**ASSIGNMENT:** The copy must run from the line containing "-а, м. – то же" through the final line of the records, both included, exactly as written. It should contain no pictures.
[Start of Attachment]
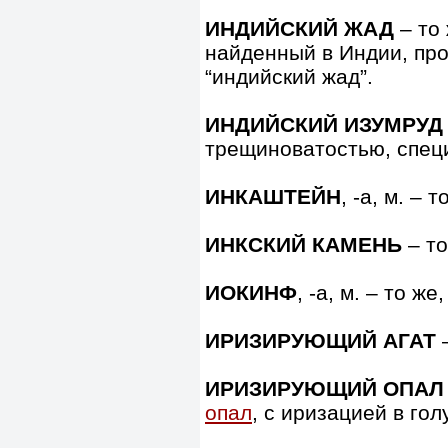
ИНДИЙСКИЙ ЖАД
– то 
найденный в Индии, пр
“индийский жад”.
ИНДИЙСКИЙ ИЗУМРУД
трещиноватостью, спец
ИНКАШТЕЙН
, -а, м. – 
ИНКСКИЙ КАМЕНЬ
– то
ИОКИНФ
, -а, м. – то же
ИРИЗИРУЮЩИЙ АГАТ
–
ИРИЗИРУЮЩИЙ ОПАЛ
опал
, с иризацией в гол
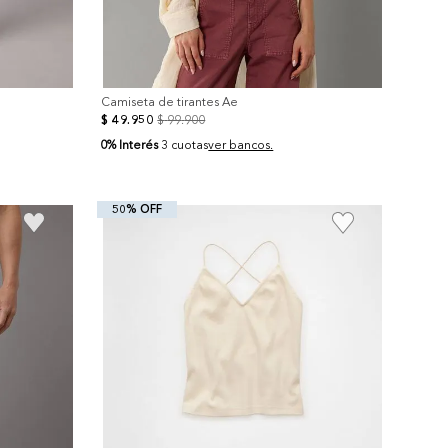
Camiseta de tirantes Ae
$
49
.
950
$
99
.
900
0% Interés
3 cuotas
ver bancos.
50% OFF
+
[End of Attachment]
**SOLUTION BELOW:**
, -а, м. – то же
ИРИЗИРУЮЩИЙ АГАТ
–
ИРИЗИРУЮЩИЙ ОПАЛ
опал
, с иризацией в гол
Camiseta de tirantes Ae
$
49
.
950
$
99
.
900
0% Interés
3 cuotas
ver bancos.
50% OFF
+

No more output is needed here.